EXERCISE INPUT:
⟨

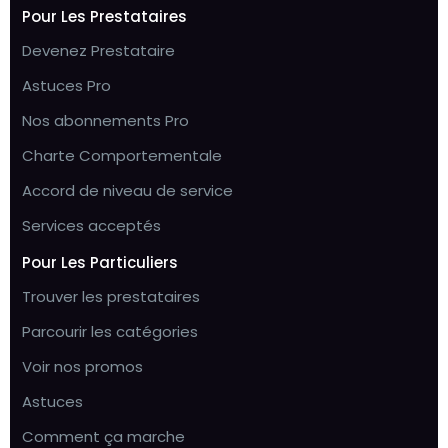
Pour Les Prestataires
Devenez Prestataire
Astuces Pro
Nos abonnements Pro
Charte Comportementale
Accord de niveau de service
Services acceptés
Pour Les Particuliers
Trouver les prestataires
Parcourir les catégories
Voir nos promos
Astuces
Comment ça marche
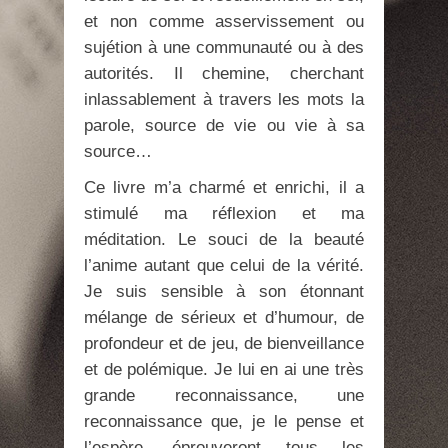
et non comme asservissement ou
sujétion à une communauté ou à des
autorités. Il chemine, cherchant
inlassablement à travers les mots la
parole, source de vie ou vie à sa
source…
Ce livre m’a charmé et enrichi, il a
stimulé ma réflexion et ma
méditation. Le souci de la beauté
l’anime autant que celui de la vérité.
Je suis sensible à son étonnant
mélange de sérieux et d’humour, de
profondeur et de jeu, de bienveillance
et de polémique. Je lui en ai une très
grande reconnaissance, une
reconnaissance que, je le pense et
l’espère, éprouveront tous les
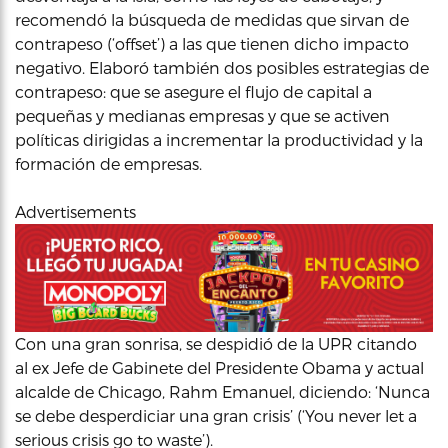
recomendó la búsqueda de medidas que sirvan de
contrapeso (‘offset’) a las que tienen dicho impacto
negativo. Elaboró también dos posibles estrategias de
contrapeso: que se asegure el flujo de capital a
pequeñas y medianas empresas y que se activen
políticas dirigidas a incrementar la productividad y la
formación de empresas.
Advertisements
Con una gran sonrisa, se despidió de la UPR citando
al ex Jefe de Gabinete del Presidente Obama y actual
alcalde de Chicago, Rahm Emanuel, diciendo: ‘Nunca
se debe desperdiciar una gran crisis’ (‘You never let a
serious crisis go to waste’).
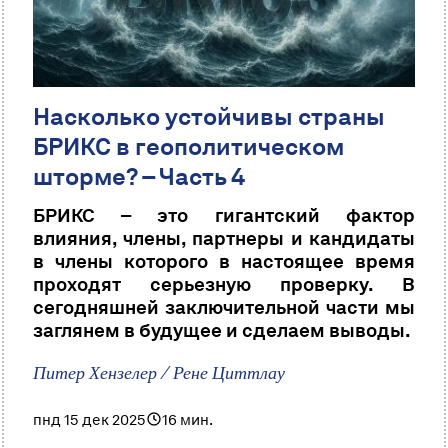
Насколько устойчивы страны
БРИКС в геополитическом
шторме? – Часть 4
БРИКС – это гигантский фактор
влияния, члены, партнеры и кандидаты
в члены которого в настоящее время
проходят серьезную проверку. В
сегодняшней заключительной части мы
заглянем в будущее и сделаем выводы.
Питер Хензелер / Рене Циттлау
пнд 15 дек 2025
16 мин.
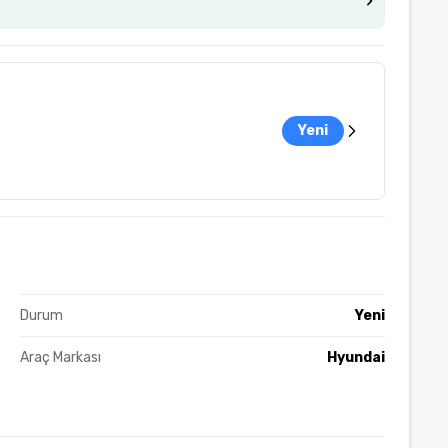
Yeni
Durum
Yeni
Araç Markası
Hyundai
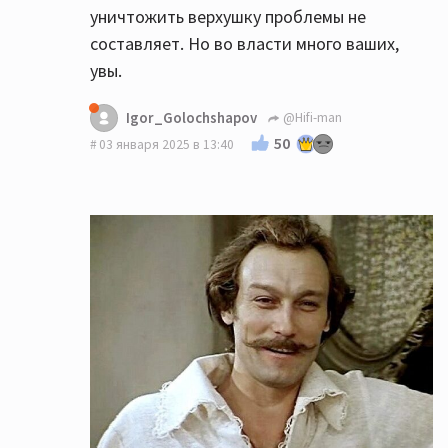
уничтожить верхушку проблемы не
составляет. Но во власти много ваших,
увы.
Igor_Golochshapov
@Hifi-man
50
03 января 2025 в 13:40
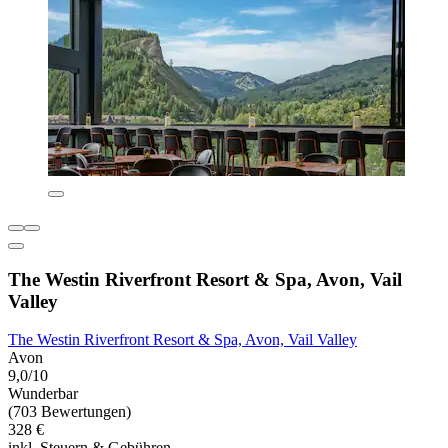
The Westin Riverfront Resort & Spa, Avon, Vail
Valley
The Westin Riverfront Resort & Spa, Avon, Vail Valley
Avon
9,0/10
Wunderbar
(703 Bewertungen)
328 €
inkl. Steuern & Gebühren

⟩

WHAT TO PRODUCE: Line by line, restate the data above exactly as it stands, minus the pictures.

RESPONSE:
Pour Les Prestataires
Devenez Prestataire
Astuces Pro
Nos abonnements Pro
Charte Comportementale
Accord de niveau de service
Services acceptés
Pour Les Particuliers
Trouver les prestataires
Parcourir les catégories
Voir nos promos
Astuces
Comment ça marche
et non comme asservissement ou
sujétion à une communauté ou à des
autorités. Il chemine, cherchant
inlassablement à travers les mots la
parole, source de vie ou vie à sa
source…
Ce livre m’a charmé et enrichi, il a
stimulé ma réflexion et ma
méditation. Le souci de la beauté
l’anime autant que celui de la vérité.
Je suis sensible à son étonnant
mélange de sérieux et d’humour, de
profondeur et de jeu, de bienveillance
et de polémique. Je lui en ai une très
grande reconnaissance, une
reconnaissance que, je le pense et
l’espère, éprouveront tous les
recomendó la búsqueda de medidas que sirvan de
contrapeso (‘offset’) a las que tienen dicho impacto
negativo. Elaboró también dos posibles estrategias de
contrapeso: que se asegure el flujo de capital a
pequeñas y medianas empresas y que se activen
políticas dirigidas a incrementar la productividad y la
formación de empresas.
Advertisements
Con una gran sonrisa, se despidió de la UPR citando
al ex Jefe de Gabinete del Presidente Obama y actual
alcalde de Chicago, Rahm Emanuel, diciendo: ‘Nunca
se debe desperdiciar una gran crisis’ (‘You never let a
serious crisis go to waste’).
Насколько устойчивы страны
БРИКС в геополитическом
шторме? – Часть 4
БРИКС – это гигантский фактор
влияния, члены, партнеры и кандидаты
в члены которого в настоящее время
проходят серьезную проверку. В
сегодняшней заключительной части мы
заглянем в будущее и сделаем выводы.
Питер Хензелер / Рене Циттлау
пнд 15 дек 2025
16 мин.
Yeni
Durum
Yeni
Araç Markası
Hyundai
уничтожить верхушку проблемы не
составляет. Но во власти много ваших,
увы.
Igor_Golochshapov
@Hifi-man
50
03 января 2025 в 13:40
The Westin Riverfront Resort & Spa, Avon, Vail
Valley
The Westin Riverfront Resort & Spa, Avon, Vail Valley
Avon
9,0/10
Wunderbar
(703 Bewertungen)
328 €
inkl. Steuern & Gebühren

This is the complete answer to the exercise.